JP Florent gave me an XLS file containing the statistic of the waste collected from 2010, 2011 and 2012. The initial file is not really machine friendly as the spreadsheet is used for human reading. This is another important point with open data. Usually a lot of claimed to be "open data" is in an format that you cannot easily parse and need a lot of conversion to be understandable by a machine.
First you need to clean-up the file to export it in a proper CSV format. The data contains the unit (To) in each cells. So you don't really need it as you need a numerical value as input and not a string. Here is an approach to automatically convert the exported "messy CSV" for each active sheet (one per year) with ";" as separator:
sed -e "s/To//g" dechet2012.csv | sed -e "s/\,//g" | sed -e "s/;/,/g" | sed -e "s/\"//g" >clean-dechet2012.csv
The conversion process is the following. First we must get rid of the units (To) in all the cells then we must remove the comma used for the representation of large units then we replace the default separator ";" with a "," and finally we remove the string escaping as we treat all the values as numerical except the first column as this is the name of the commune. We add a first line with the label of the column.

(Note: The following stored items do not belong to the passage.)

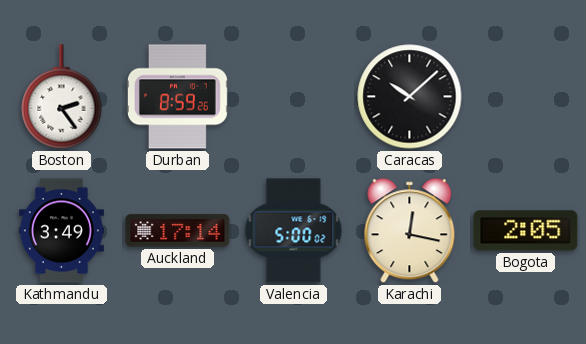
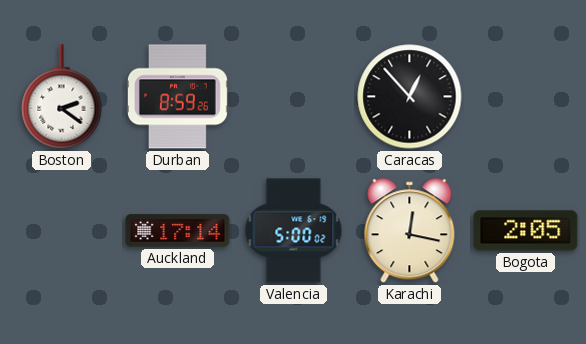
Boston: 2:24 -> 2:21
Caracas: 10:08 -> 12:53
Kathmandu: 3:49 -> none
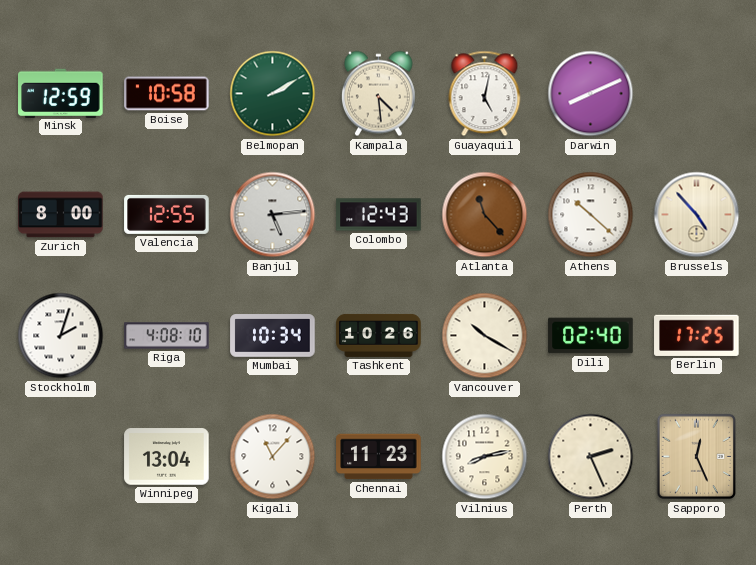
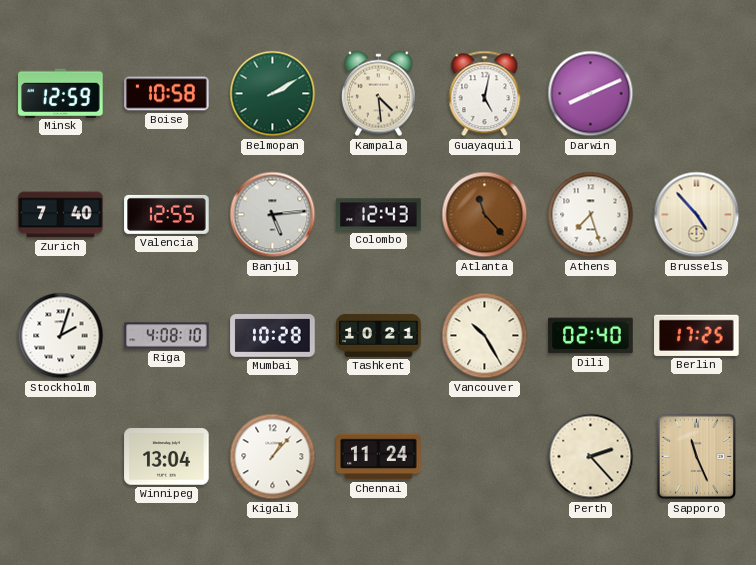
Zurich: 8:00 -> 7:40
Athens: 10:22 -> 7:27
Mumbai: 10:34 -> 10:28
Tashkent: 10:26 -> 10:21
Vancouver: 10:20 -> 10:25
Kigali: 11:07 -> 1:07
Chennai: 11:23 -> 11:24
Vilnius: 8:13 -> none
Perth: 2:26 -> 2:23
Sapporo: 12:26 -> 11:26
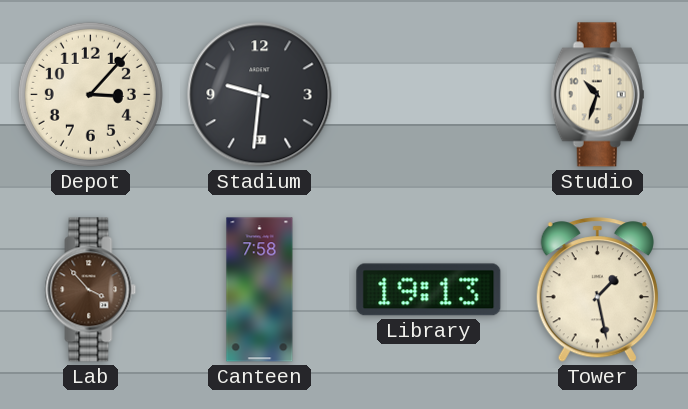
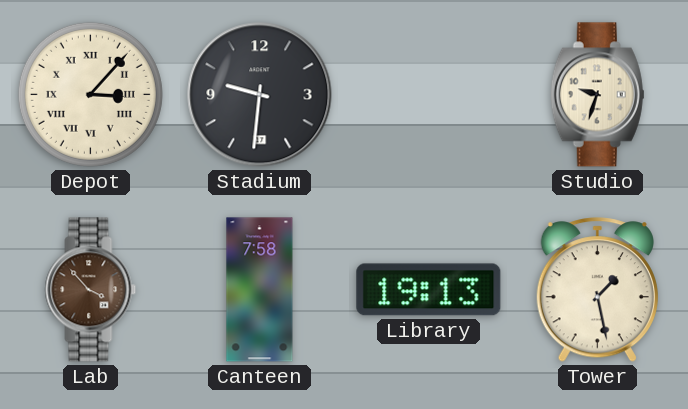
Depot numerals: Arabic -> Roman
Studio: 10:33 -> 9:33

Final data looks like this:
Commune,Verres Commune,Papier-carton (porte), Dechet commune melange, Fraction seche (porte),Matiere organique (porte),encombrants (porte),baches agricoles,Parcs conteneurs ARLON,706.84 ,805.82 ,0.00 ,3307.66 ,1207.04 ,379.88 ,21.76 ,10954.69 ATTERT,74.95 ,41.64 ,0.00 ,455.86 ,149.48 ,5.86 ,21.30 ,3098.84 AUBANGE,328.70 ,121.54 ,168.68 ,1814.24 ,1329.66 ,7.36 ,12.66 ,6303.18 BASTOGNE,406.06 ,178.52 ,5.24 ,2369.96 ,592.50 ,101.70 ,104.56 ,8330.01 BERTOGNE,37.37 ,39.30 ,0.00 ,220.72 ,108.66 ,3.92 ,49.44 ,1271.37 BERTRIX,153.79 ,80.36 ,83.82 ,999.60 ,629.12 ,11.78 ,40.96 ,3573.76 BOUILLON,215.52 ,138.24 ,172.26 ,742.04 ,256.00 ,86.70 ,23.26 ,2459.41 CHINY,93.37 ,72.78 ,0.00 ,632.16 ,142.04 ,62.10 ,16.98 ,2545.57
With the provincial waste data, you can show the current repartition of waster per commune. You can also compare by commune but you will need the number of citizen per commune in order to have comparable dataset.
For comparing the repartition of waste collection, I wanted to show all communes into something comparable. I based my output on the following example from D3 http://bl.ocks.org/mbostock/3888852.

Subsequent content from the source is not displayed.